(Data under study)
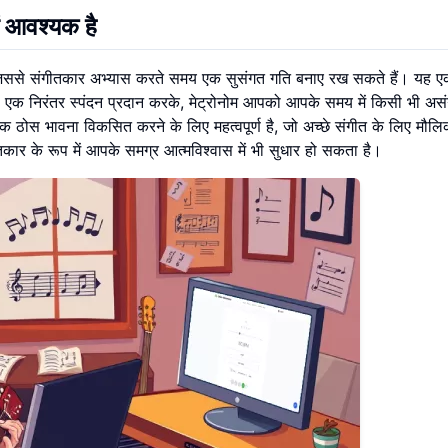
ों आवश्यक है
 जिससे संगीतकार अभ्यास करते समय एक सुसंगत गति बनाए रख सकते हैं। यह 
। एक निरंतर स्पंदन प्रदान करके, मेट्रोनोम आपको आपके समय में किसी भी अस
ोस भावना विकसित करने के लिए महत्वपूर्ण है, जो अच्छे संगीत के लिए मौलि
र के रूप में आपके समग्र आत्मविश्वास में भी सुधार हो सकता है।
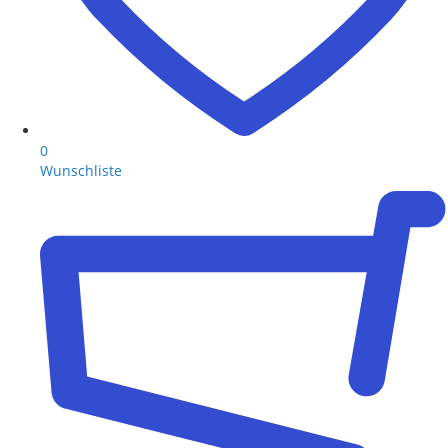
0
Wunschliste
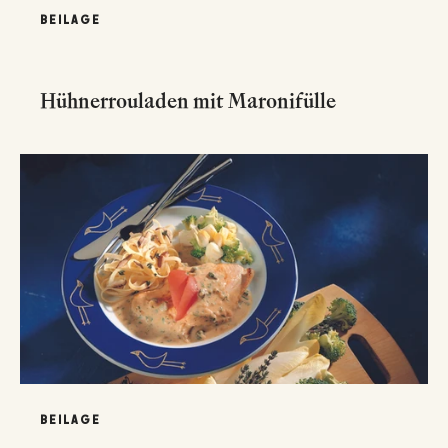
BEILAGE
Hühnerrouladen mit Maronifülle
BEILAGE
...
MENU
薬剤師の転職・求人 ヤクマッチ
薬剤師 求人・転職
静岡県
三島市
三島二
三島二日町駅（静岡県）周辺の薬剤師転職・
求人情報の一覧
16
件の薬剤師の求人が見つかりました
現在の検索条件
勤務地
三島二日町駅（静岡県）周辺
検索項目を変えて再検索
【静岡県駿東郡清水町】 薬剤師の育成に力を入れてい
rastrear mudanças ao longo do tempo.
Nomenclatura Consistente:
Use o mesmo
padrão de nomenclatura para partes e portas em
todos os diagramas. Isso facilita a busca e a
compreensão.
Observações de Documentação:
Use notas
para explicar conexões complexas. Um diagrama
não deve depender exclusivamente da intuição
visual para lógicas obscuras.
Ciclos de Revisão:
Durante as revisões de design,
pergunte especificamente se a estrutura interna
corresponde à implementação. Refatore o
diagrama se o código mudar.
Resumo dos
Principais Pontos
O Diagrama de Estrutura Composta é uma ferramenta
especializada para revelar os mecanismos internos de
---
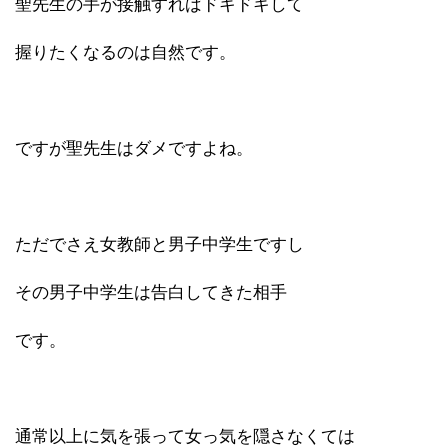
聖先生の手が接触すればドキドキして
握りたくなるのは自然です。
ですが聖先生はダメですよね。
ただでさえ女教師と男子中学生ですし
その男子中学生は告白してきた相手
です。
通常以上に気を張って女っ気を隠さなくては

(Required work) Pick out the lines above that hold the string "para" and show them.

(Result)
padrão de nomenclatura para partes e portas em
para explicar conexões complexas. Um diagrama
visual para lógicas obscuras.
especializada para revelar os mecanismos internos de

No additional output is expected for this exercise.